Windows Phone’s Marketplace
Marketplace no more, my friends. As TNW suspected, the Windows Phone Marketplace is now the Windows Phone Store. After the Windows Store found its name, it felt like a simple matter of time. Shall we place bets on how long the Azure and Xbox Marketplaces manage to keep their names?
Along with improved search and app lists, Microsoft is rolling out a fresh online version of the Store to help people browse on any machine. To wit:
[T]he first thing you’ll discover is the official site has a cleaner design and a couple new menu options. Clicking on News, for example, provides a handy summary of what notable journalists, reviewers, and bloggers are writing about Windows Phone or the latest handsets and apps.
Skype’s New Audio Codec
Don’t forget that Skype news is now Microsoft news. Today, Skype posted that its ‘Opus’ audio codec, submitted to the Internet Engineering Task Force (IEFT), has now been knighted as an acceptable standard.

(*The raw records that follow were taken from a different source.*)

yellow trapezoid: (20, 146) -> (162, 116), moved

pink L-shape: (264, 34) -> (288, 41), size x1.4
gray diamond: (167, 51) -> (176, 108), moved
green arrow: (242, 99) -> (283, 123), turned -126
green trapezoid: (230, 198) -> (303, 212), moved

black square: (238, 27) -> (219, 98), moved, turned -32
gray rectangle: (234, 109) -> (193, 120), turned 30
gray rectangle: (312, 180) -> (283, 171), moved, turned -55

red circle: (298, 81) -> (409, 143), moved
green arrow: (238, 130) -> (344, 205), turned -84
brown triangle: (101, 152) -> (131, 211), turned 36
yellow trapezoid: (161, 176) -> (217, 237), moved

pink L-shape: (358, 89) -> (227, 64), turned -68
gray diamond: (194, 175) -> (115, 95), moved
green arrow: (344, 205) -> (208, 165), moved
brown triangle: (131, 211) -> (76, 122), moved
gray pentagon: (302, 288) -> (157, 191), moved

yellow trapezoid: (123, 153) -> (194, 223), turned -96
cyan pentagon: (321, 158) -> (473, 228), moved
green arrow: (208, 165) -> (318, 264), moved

Skype could not be more proud: “In the past, you needed a myriad of different codecs to handle all audio tasks, all with different licensing or pricing agreements. Now you just need one: Opus.” The VoIP app claims that users will enjoy the new sound quality that Opus will bring. This update is some time coming, as the standard was submitted in 2010.

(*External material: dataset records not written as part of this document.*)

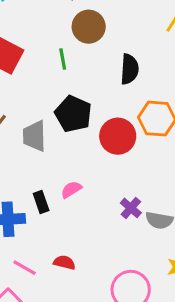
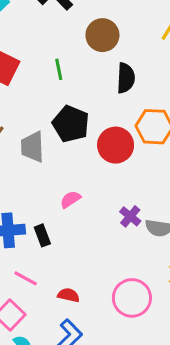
brown circle: (89, 27) -> (102, 35), moved
black rectangle: (41, 202) -> (42, 235), moved
red semicircle: (64, 262) -> (69, 295), moved

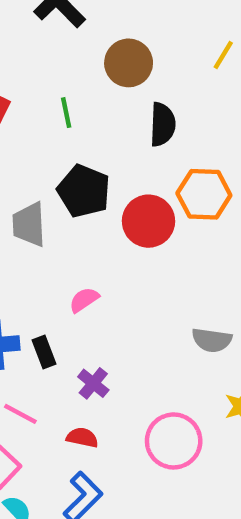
purple cross: (130, 216) -> (93, 383), moved

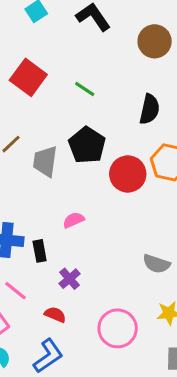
brown circle: (129, 63) -> (155, 41), moved
green line: (66, 113) -> (85, 89), turned -55

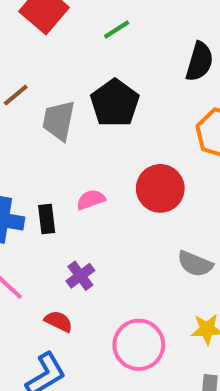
green line: (85, 89) -> (117, 30), turned -70
red circle: (128, 174) -> (160, 188), moved
black rectangle: (40, 251) -> (47, 219), moved

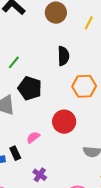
green line: (117, 30) -> (14, 62), moved

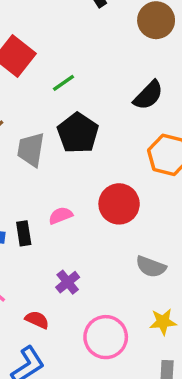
black semicircle: (63, 56) -> (148, 95), turned 30
purple cross: (40, 175) -> (68, 282), moved

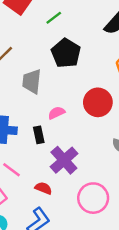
gray trapezoid: (31, 150) -> (32, 81), moved
black rectangle: (24, 233) -> (39, 135), moved
purple cross: (68, 282) -> (64, 160), size x1.6

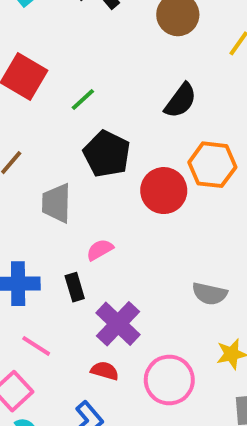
red circle: (98, 102) -> (164, 191), moved
red semicircle: (43, 188) -> (105, 371), moved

Frankly, Skype audio could use the boost, making this announcement welcome.
Visual Studio Express 2012 for Windows Desktop is up for download. The free software, as its name suggests, is designed to let people build Windows 8 apps. Via ZDNet, Microsoft announced a number of other Visual Studio’s informational nuggets at its event today:
- There have been more than 600,000 downloads of Visual Studio 2012 SKUs since the RTM bits were made available in mid-August;
- New Productivity Power Tools for Visual Studio 2012: Additional tools and command line utilities that will be available for download in October 2012.
That 600,000 number is key, as it is an indication that developer interest is high for Windows 8 tools. Windows 8′s success will lean on two factors: the strength of hardware that will deliver it to market, and the apps that will constitute its user experience.
Microsoft recently opened the Windows Store to more than 80 new countries (for submissions), and dropped developer restrictions; the store is now open. In the coming weeks, we’ll have a better handle on just how many of those hundreds of thousands of downloads are turning into real apps for the forthcoming operating system.